I think a setting like that can be interessant for Desktop only users but should be disabled by default.

Reply Score: 1

halfmanhalfamazing
Member since:
2005-07-23

Just make their code more efficient? Linux and linux related projects can do it.(KDE, GNOME for example) Apple can do it. Sun has been doing it.

What is it with Microsoft's infatuation with bloated code?

"superfetch" sounds to me just like "cough medicine".

What kind of idiot only treats the symptom? Treat the cause, if not both. At least, that's what a very smart person told me a long time ago...............

Maybe it's just me.

Reply Score: 0

I think its crap.
by Ford Prefect on Sun 8th Oct 2006 21:49 UTC
Ford Prefect
Member since:
2006-01-16

If I would have such a feature on my system, I would disable it.

Quickstart alike crap.
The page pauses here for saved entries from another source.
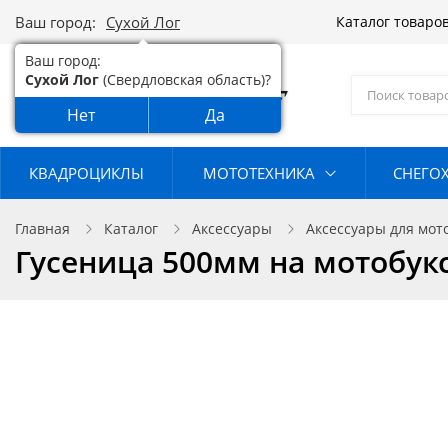
Ваш город:
Сухой Лог
Каталог товаро
Ваш город:
Сухой Лог
(Свердловская область)?
Нет
Да
КВАДРОЦИКЛЫ
МОТОТЕХНИКА
СНЕГО
Главная
Каталог
Аксессуары
Аксессуары для мот
Гусеница 500мм на мотобук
My OS trying to notice which applications I use regularly. How annoying.


Do you know the MS Word "Quicksave" feature? It just appends changes to the file instead of rewriting it. So files grow and grow .. quick save, slow load. But they never came to the idea to just zip their bloated document format (well, now it is done, alike OOffice did before).